Segment Open
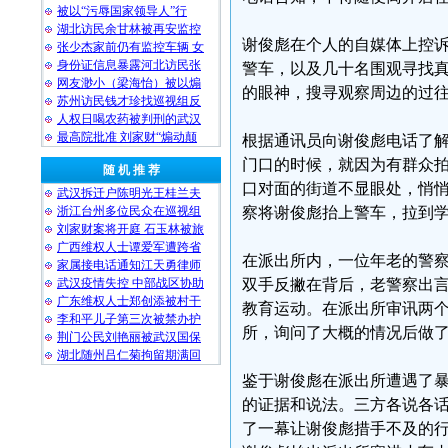
被以“污辱国家领导人”行
湖北访民余甘林被再安监控
谢俊彪在个人的自媒体上控诉
张少杰家前仍有监控车辆 女
身份证信息暴露河北访民张
警车，以及几十名围观寻找
网友渺小（梁海怡）被以煽
的眼神，搜寻观察周边的过往
苏州访民钱才珍找巡视组反
人权日喝农药被判刑的武汉
最高院批准 刘家财“煽动颠
根据通讯员向谢俊彪电话了
门口的时候，就因为有群众
随 机 推 荐
口对面的街道不显眼处，悄
武汉拆迁户陈明光王桂兰夫
浙江台州多位民众在巡视组
察将谢俊彪抬上警车，拉到
刘家财案将开庭 石玉林被旅
广西维权人士谭爱军遭跨省
在派出所内，一位年老的警
家属接电话通知江天勇律师
武汉疫情失控 中部战区协助
双手反撇在背后，老警察出
广东维权人士郑创添被村干
教育运动。在派出所审讯两
李和平儿子第三次被禁办护
所，询问了大概的情况后做
荆门公民刘艳丽被武汉国保
湖北随州吕仁菊拘留期满回
鉴于谢俊彪在派出所遭遇了
的证据和说法。三方各说各
了一幕让谢俊彪措手不及的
Segment Closed
EXERCISE DESCRIPTION :: Extract every line from the one with "浙江台州多位民众在巡视组" down to the final line above, both included, exactly as written.

WRITTEN ANSWER ::
浙江台州多位民众在巡视组
察将谢俊彪抬上警车，拉到
刘家财案将开庭 石玉林被旅
广西维权人士谭爱军遭跨省
在派出所内，一位年老的警
家属接电话通知江天勇律师
武汉疫情失控 中部战区协助
双手反撇在背后，老警察出
广东维权人士郑创添被村干
教育运动。在派出所审讯两
李和平儿子第三次被禁办护
所，询问了大概的情况后做
荆门公民刘艳丽被武汉国保
湖北随州吕仁菊拘留期满回
鉴于谢俊彪在派出所遭遇了
的证据和说法。三方各说各
了一幕让谢俊彪措手不及的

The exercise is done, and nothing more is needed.